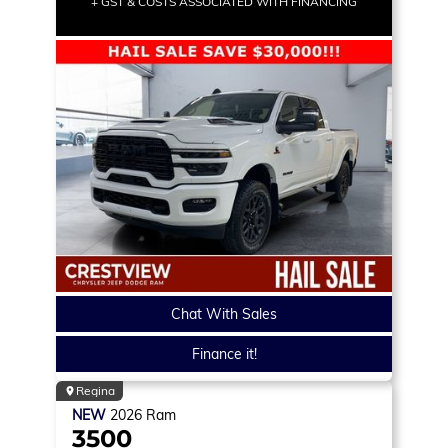
+ GST & COSTS ASSOCIATED WITH FINANCING
Chat With Sales
Finance it!
Regina
NEW
2026
Ram
3500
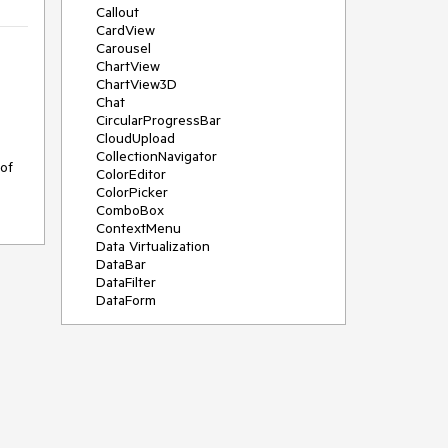
Callout
CardView
Carousel
ChartView
ChartView3D
Chat
CircularProgressBar
CloudUpload
CollectionNavigator
of 
ColorEditor
ColorPicker
ComboBox
ContextMenu
Data Virtualization
DataBar
DataFilter
DataForm
DataPager
DataServiceDataSource
DatePicker
DateRangePicker
DateTimePicker
DesktopAlert
Diagram
Docking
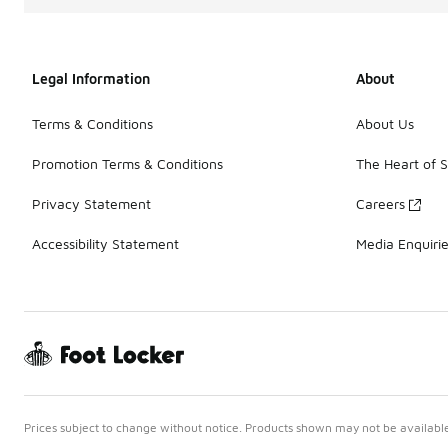
Legal Information
About
Terms & Conditions
About Us
Promotion Terms & Conditions
The Heart of 
Privacy Statement
Careers
Accessibility Statement
Media Enquiri
Prices subject to change without notice. Products shown may not be available 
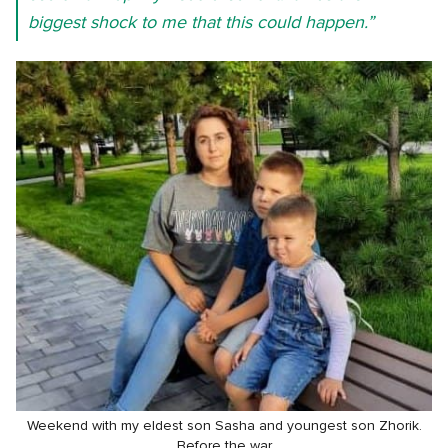
biggest shock to me that this could happen.”
Weekend with my eldest son Sasha and youngest son Zhorik.
Before the war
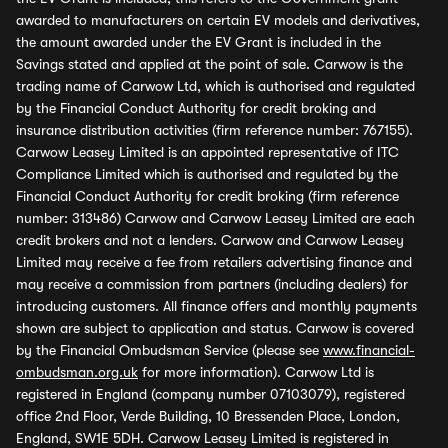
awarded to manufacturers on certain EV models and derivatives,
the amount awarded under the EV Grant is included in the
Savings stated and applied at the point of sale. Carwow is the
trading name of Carwow Ltd, which is authorised and regulated
by the Financial Conduct Authority for credit broking and
insurance distribution activities (firm reference number: 767155).
Carwow Leasey Limited is an appointed representative of ITC
Compliance Limited which is authorised and regulated by the
Financial Conduct Authority for credit broking (firm reference
number: 313486) Carwow and Carwow Leasey Limited are each
credit brokers and not a lenders. Carwow and Carwow Leasey
Limited may receive a fee from retailers advertising finance and
may receive a commission from partners (including dealers) for
introducing customers. All finance offers and monthly payments
shown are subject to application and status. Carwow is covered
by the Financial Ombudsman Service (please see
www.financial-
ombudsman.org.uk
for more information). Carwow Ltd is
registered in England (company number 07103079), registered
office 2nd Floor, Verde Building, 10 Bressenden Place, London,
England, SW1E 5DH. Carwow Leasey Limited is registered in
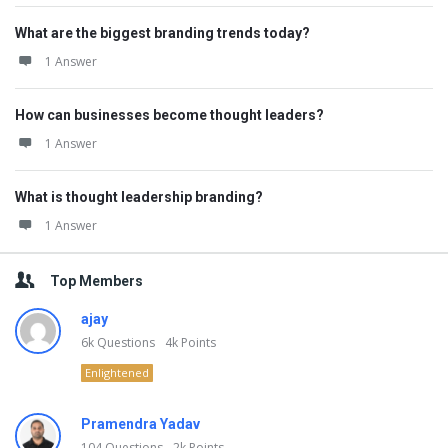
What are the biggest branding trends today?
1 Answer
How can businesses become thought leaders?
1 Answer
What is thought leadership branding?
1 Answer
Top Members
ajay
6k
Questions
4k
Points
Enlightened
Pramendra Yadav
104
Questions
2k
Points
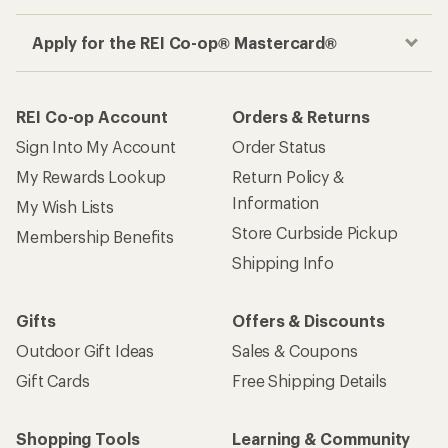
Apply for the REI Co-op® Mastercard®
REI Co-op Account
Orders & Returns
Sign Into My Account
Order Status
My Rewards Lookup
Return Policy &
Information
My Wish Lists
Store Curbside Pickup
Membership Benefits
Shipping Info
Gifts
Offers & Discounts
Outdoor Gift Ideas
Sales & Coupons
Gift Cards
Free Shipping Details
Shopping Tools
Learning & Community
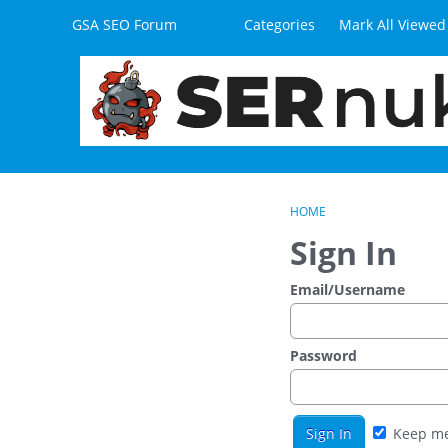
Skip to content
GSA SEO Forum
Categories
Mark All Viewed
HOME
Sign In
Email/Username
Password
Keep me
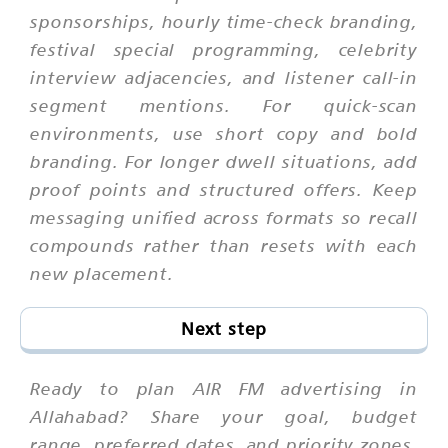
sponsorships, hourly time-check branding,
festival special programming, celebrity
interview adjacencies, and listener call-in
segment mentions. For quick-scan
environments, use short copy and bold
branding. For longer dwell situations, add
proof points and structured offers. Keep
messaging unified across formats so recall
compounds rather than resets with each
new placement.
Next step
Ready to plan AIR FM advertising in
Allahabad? Share your goal, budget
range, preferred dates, and priority zones.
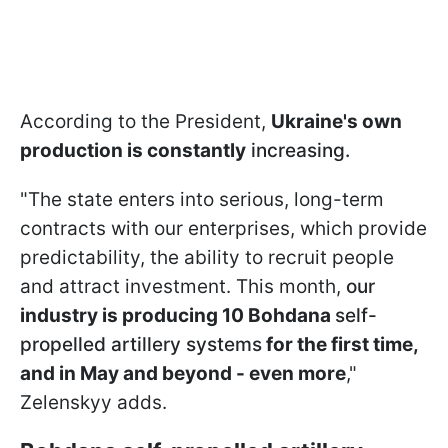
According to the President,
Ukraine's own
production is constantly
increasing.
"The state enters into serious, long-term
contracts with our enterprises, which provide
predictability, the ability to recruit people
and attract investment. This month,
our
industry is producing 10 Bohdana
self-
propelled artillery systems
for the first time,
and in May and beyond - even more
,"
Zelenskyy adds.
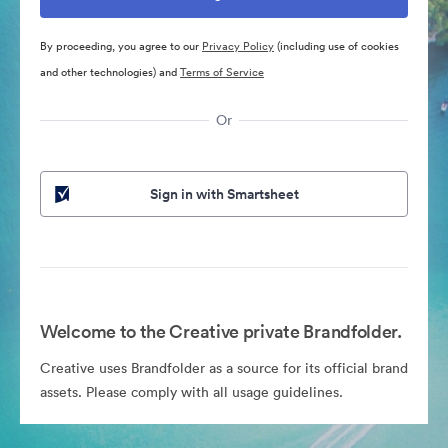
By proceeding, you agree to our
Privacy Policy
(including use of cookies
and other technologies) and
Terms of Service
Or
Sign in with Smartsheet
Welcome to the Creative private Brandfolder.
Creative uses Brandfolder as a source for its official brand
assets. Please comply with all usage guidelines.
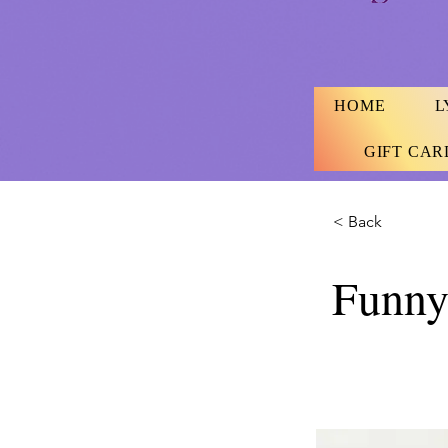
HOME
L
GIFT CAR
< Back
Funny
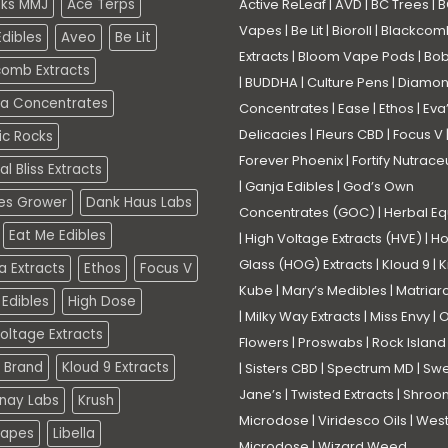
eks MMJ
Ace Terps
Active ReLeaf
|
AVD
|
BC Trees
|
B
Vapes
|
Be Lit
|
Bioroll
|
Blackcom
dibles
Aveo
Be Lit
Extracts
|
Bloom Vape Pods
|
Bo
comb Extracts
|
BUDDHA
|
Culture Pens
|
Diamo
a Concentrates
Concentrates
|
Ease
|
Ethos
|
Eva
Delicacies
|
Fleurs CBD
|
Focus V
ic Rocks
Forever Phoenix
|
Fortify Nutrace
l Bliss Extracts
|
Ganja Edibles
|
God’s Own
es Grower
Dank Haus Labs
Concentrates (GOC)
|
Herbal Eq
Eat Me Edibles
|
High Voltage Extracts (HVE)
|
Ho
Glass (HOG) Extracts
|
Kloud 9
|
K
a Extracts
Ethos
Focus V
Kube
|
Mary’s Medibles
|
Matriar
Edibles
High Dose
|
Milky Way Extracts
|
Miss Envy
|
O
oltage Extracts
Flowers
|
Proswabs
|
Rock Island
 Brand
Kloud 9 Extracts
|
Sisters CBD
|
Spectrum MD
|
Swe
Jane’s
|
Twisted Extracts
|
Shroo
nay Labs
Krush
Microdose
|
Viridesco Oils
|
West
Vapes
Libella
Microdose
|
Wizard Weed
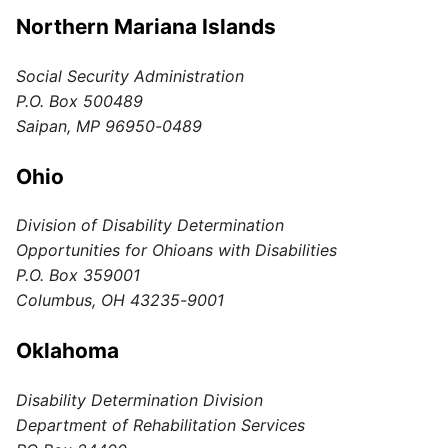
Northern Mariana Islands
Social Security Administration
P.O. Box 500489
Saipan, MP 96950-0489
Ohio
Division of Disability Determination
Opportunities for Ohioans with Disabilities
P.O. Box 359001
Columbus, OH 43235-9001
Oklahoma
Disability Determination Division
Department of Rehabilitation Services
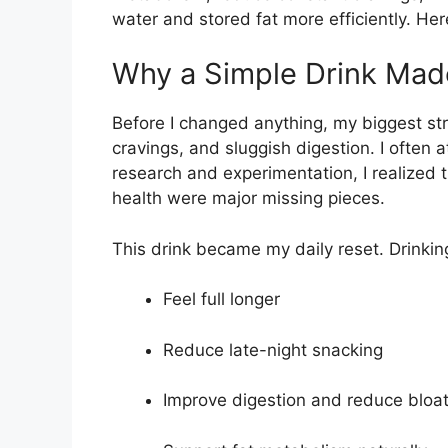
water and stored fat more efficiently. Her
Why a Simple Drink Made
Before I changed anything, my biggest st
cravings, and sluggish digestion. I often 
research and experimentation, I realized 
health were major missing pieces.
This drink became my daily reset. Drinkin
Feel full longer
Reduce late-night snacking
Improve digestion and reduce bloat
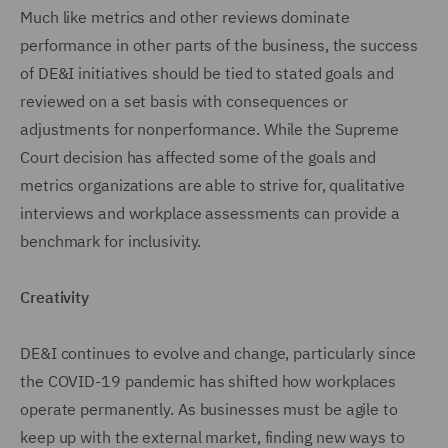
Much like metrics and other reviews dominate
performance in other parts of the business, the success
of DE&I initiatives should be tied to stated goals and
reviewed on a set basis with consequences or
adjustments for nonperformance. While the Supreme
Court decision has affected some of the goals and
metrics organizations are able to strive for, qualitative
interviews and workplace assessments can provide a
benchmark for inclusivity.
Creativity
DE&I continues to evolve and change, particularly since
the COVID-19 pandemic has shifted how workplaces
operate permanently. As businesses must be agile to
keep up with the external market, finding new ways to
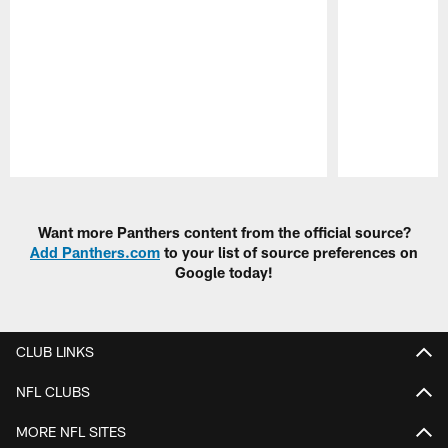
Pause
Play
Want more Panthers content from the official source?
Add Panthers.com
to your list of source preferences on
Google today!
CLUB LINKS
NFL CLUBS
MORE NFL SITES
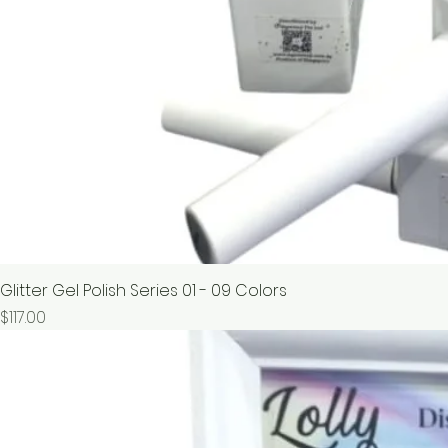
Glitter Gel Polish Series 01 - 09 Colors
價格
$117.00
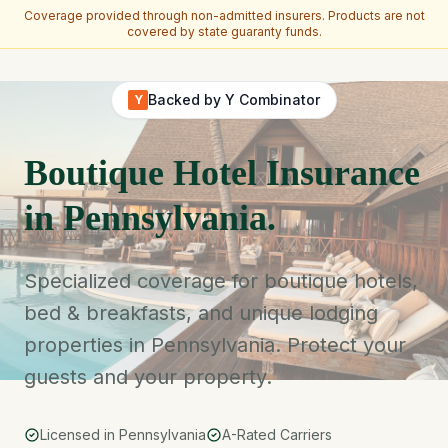
Coverage provided through non-admitted insurers. Products are not
covered by state guaranty funds.
Skip to main content
Backed by Y Combinator
Y
Boutique Hotel Insurance
in Pennsylvania.
Specialized coverage for boutique hotels,
bed & breakfasts, and unique lodging
properties in Pennsylvania. Protect your
guests and your property.
Licensed in Pennsylvania
A-Rated Carriers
_____
EXERCISE PROMPT
The records above must be output exactly, except for the pictures.

EXERCISE OUTPUT
+ GST & COSTS ASSOCIATED WITH FINANCING
Chat With Sales
Finance it!
Regina
NEW
2026
Ram
3500
Callout
CardView
Carousel
ChartView
ChartView3D
Chat
CircularProgressBar
CloudUpload
CollectionNavigator
of 
ColorEditor
ColorPicker
ComboBox
ContextMenu
Data Virtualization
DataBar
DataFilter
DataForm
DataPager
DataServiceDataSource
DatePicker
DateRangePicker
DateTimePicker
DesktopAlert
Diagram
Docking
Legal Information
About
Terms & Conditions
About Us
Promotion Terms & Conditions
The Heart of 
Privacy Statement
Careers
Accessibility Statement
Media Enquiri
Prices subject to change without notice. Products shown may not be available 
biggest shock to me that this could happen.”
Weekend with my eldest son Sasha and youngest son Zhorik.
Before the war
awarded to manufacturers on certain EV models and derivatives,
the amount awarded under the EV Grant is included in the
Savings stated and applied at the point of sale. Carwow is the
trading name of Carwow Ltd, which is authorised and regulated
by the Financial Conduct Authority for credit broking and
insurance distribution activities (firm reference number: 767155).
Carwow Leasey Limited is an appointed representative of ITC
Compliance Limited which is authorised and regulated by the
Financial Conduct Authority for credit broking (firm reference
number: 313486) Carwow and Carwow Leasey Limited are each
credit brokers and not a lenders. Carwow and Carwow Leasey
Limited may receive a fee from retailers advertising finance and
may receive a commission from partners (including dealers) for
introducing customers. All finance offers and monthly payments
shown are subject to application and status. Carwow is covered
by the Financial Ombudsman Service (please see
www.financial-
ombudsman.org.uk
for more information). Carwow Ltd is
registered in England (company number 07103079), registered
office 2nd Floor, Verde Building, 10 Bressenden Place, London,
England, SW1E 5DH. Carwow Leasey Limited is registered in
What are the biggest branding trends today?
1 Answer
How can businesses become thought leaders?
1 Answer
What is thought leadership branding?
1 Answer
Top Members
ajay
6k
Questions
4k
Points
Enlightened
Pramendra Yadav
104
Questions
2k
Points
Apply for the REI Co-op® Mastercard®
REI Co-op Account
Orders & Returns
Sign Into My Account
Order Status
My Rewards Lookup
Return Policy &
Information
My Wish Lists
Store Curbside Pickup
Membership Benefits
Shipping Info
Gifts
Offers & Discounts
Outdoor Gift Ideas
Sales & Coupons
Gift Cards
Free Shipping Details
Shopping Tools
Learning & Community
Skip to content
GSA SEO Forum
Categories
Mark All Viewed
HOME
Sign In
Email/Username
Password
Keep me
sponsorships, hourly time-check branding,
festival special programming, celebrity
interview adjacencies, and listener call-in
segment mentions. For quick-scan
environments, use short copy and bold
branding. For longer dwell situations, add
proof points and structured offers. Keep
messaging unified across formats so recall
compounds rather than resets with each
new placement.
Next step
Ready to plan AIR FM advertising in
Allahabad? Share your goal, budget
range, preferred dates, and priority zones.
According to the President,
Ukraine's own
production is constantly
increasing.
"The state enters into serious, long-term
contracts with our enterprises, which provide
predictability, the ability to recruit people
and attract investment. This month,
our
industry is producing 10 Bohdana
self-
propelled artillery systems
for the first time,
and in May and beyond - even more
,"
Zelenskyy adds.
By proceeding, you agree to our
Privacy Policy
(including use of cookies
and other technologies) and
Terms of Service
Or
Sign in with Smartsheet
Welcome to the Creative private Brandfolder.
Creative uses Brandfolder as a source for its official brand
assets. Please comply with all usage guidelines.
HOME
L
GIFT CAR
< Back
Funny
eks MMJ
Ace Terps
Active ReLeaf
|
AVD
|
BC Trees
|
B
Vapes
|
Be Lit
|
Bioroll
|
Blackcom
dibles
Aveo
Be Lit
Extracts
|
Bloom Vape Pods
|
Bo
comb Extracts
|
BUDDHA
|
Culture Pens
|
Diamo
a Concentrates
Concentrates
|
Ease
|
Ethos
|
Eva
Delicacies
|
Fleurs CBD
|
Focus V
ic Rocks
Forever Phoenix
|
Fortify Nutrace
l Bliss Extracts
|
Ganja Edibles
|
God’s Own
es Grower
Dank Haus Labs
Concentrates (GOC)
|
Herbal Eq
Eat Me Edibles
|
High Voltage Extracts (HVE)
|
Ho
Glass (HOG) Extracts
|
Kloud 9
|
K
a Extracts
Ethos
Focus V
Kube
|
Mary’s Medibles
|
Matriar
Edibles
High Dose
|
Milky Way Extracts
|
Miss Envy
|
O
oltage Extracts
Flowers
|
Proswabs
|
Rock Island
 Brand
Kloud 9 Extracts
|
Sisters CBD
|
Spectrum MD
|
Swe
Jane’s
|
Twisted Extracts
|
Shroo
nay Labs
Krush
Microdose
|
Viridesco Oils
|
West
Vapes
Libella
Microdose
|
Wizard Weed
Northern Mariana Islands
Social Security Administration
P.O. Box 500489
Saipan, MP 96950-0489
Ohio
Division of Disability Determination
Opportunities for Ohioans with Disabilities
P.O. Box 359001
Columbus, OH 43235-9001
Oklahoma
Disability Determination Division
Department of Rehabilitation Services
water and stored fat more efficiently. Her
Why a Simple Drink Made
Before I changed anything, my biggest st
cravings, and sluggish digestion. I often 
research and experimentation, I realized 
health were major missing pieces.
This drink became my daily reset. Drinkin
Feel full longer
Reduce late-night snacking
Improve digestion and reduce bloat
Much like metrics and other reviews dominate
performance in other parts of the business, the success
of DE&I initiatives should be tied to stated goals and
reviewed on a set basis with consequences or
adjustments for nonperformance. While the Supreme
Court decision has affected some of the goals and
metrics organizations are able to strive for, qualitative
interviews and workplace assessments can provide a
benchmark for inclusivity.
Creativity
DE&I continues to evolve and change, particularly since
the COVID-19 pandemic has shifted how workplaces
operate permanently. As businesses must be agile to
keep up with the external market, finding new ways to
Pause
Play
Want more Panthers content from the official source?
Add Panthers.com
to your list of source preferences on
Google today!
CLUB LINKS
NFL CLUBS
MORE NFL SITES
Glitter Gel Polish Series 01 - 09 Colors
價格
$117.00
Coverage provided through non-admitted insurers. Products are not
covered by state guaranty funds.
Skip to main content
Backed by Y Combinator
Y
Boutique Hotel Insurance
in Pennsylvania.
Specialized coverage for boutique hotels,
bed & breakfasts, and unique lodging
properties in Pennsylvania. Protect your
guests and your property.
Licensed in Pennsylvania
A-Rated Carriers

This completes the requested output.